### WHAT TO PRODUCE:
Below are records; please set down exactly the lines from the first through the one containing "Provision of necessary working tools".

Dataset entries
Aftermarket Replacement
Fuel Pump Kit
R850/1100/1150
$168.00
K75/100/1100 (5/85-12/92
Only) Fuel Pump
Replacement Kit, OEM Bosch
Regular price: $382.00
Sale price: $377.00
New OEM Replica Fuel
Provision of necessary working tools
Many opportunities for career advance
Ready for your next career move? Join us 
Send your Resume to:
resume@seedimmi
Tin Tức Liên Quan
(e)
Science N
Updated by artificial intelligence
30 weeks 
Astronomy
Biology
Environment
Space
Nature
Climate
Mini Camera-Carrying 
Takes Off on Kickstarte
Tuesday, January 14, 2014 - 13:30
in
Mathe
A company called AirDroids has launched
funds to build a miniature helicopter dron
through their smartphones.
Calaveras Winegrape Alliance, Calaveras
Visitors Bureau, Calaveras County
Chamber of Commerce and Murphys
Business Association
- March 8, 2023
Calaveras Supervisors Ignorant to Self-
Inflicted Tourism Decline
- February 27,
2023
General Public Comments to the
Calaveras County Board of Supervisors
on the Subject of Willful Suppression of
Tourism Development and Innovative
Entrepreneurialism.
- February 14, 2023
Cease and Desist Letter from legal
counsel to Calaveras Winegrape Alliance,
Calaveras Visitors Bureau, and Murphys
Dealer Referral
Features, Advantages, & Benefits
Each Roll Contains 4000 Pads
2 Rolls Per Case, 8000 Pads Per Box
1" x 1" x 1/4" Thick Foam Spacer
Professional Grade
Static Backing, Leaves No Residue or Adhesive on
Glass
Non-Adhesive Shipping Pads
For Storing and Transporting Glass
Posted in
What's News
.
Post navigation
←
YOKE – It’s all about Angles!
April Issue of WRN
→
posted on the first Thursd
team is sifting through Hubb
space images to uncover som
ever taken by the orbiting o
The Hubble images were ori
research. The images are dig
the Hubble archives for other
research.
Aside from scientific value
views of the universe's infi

### OUTPUT FOR THIS TASK:
Aftermarket Replacement
Fuel Pump Kit
R850/1100/1150
$168.00
K75/100/1100 (5/85-12/92
Only) Fuel Pump
Replacement Kit, OEM Bosch
Regular price: $382.00
Sale price: $377.00
New OEM Replica Fuel
Provision of necessary working tools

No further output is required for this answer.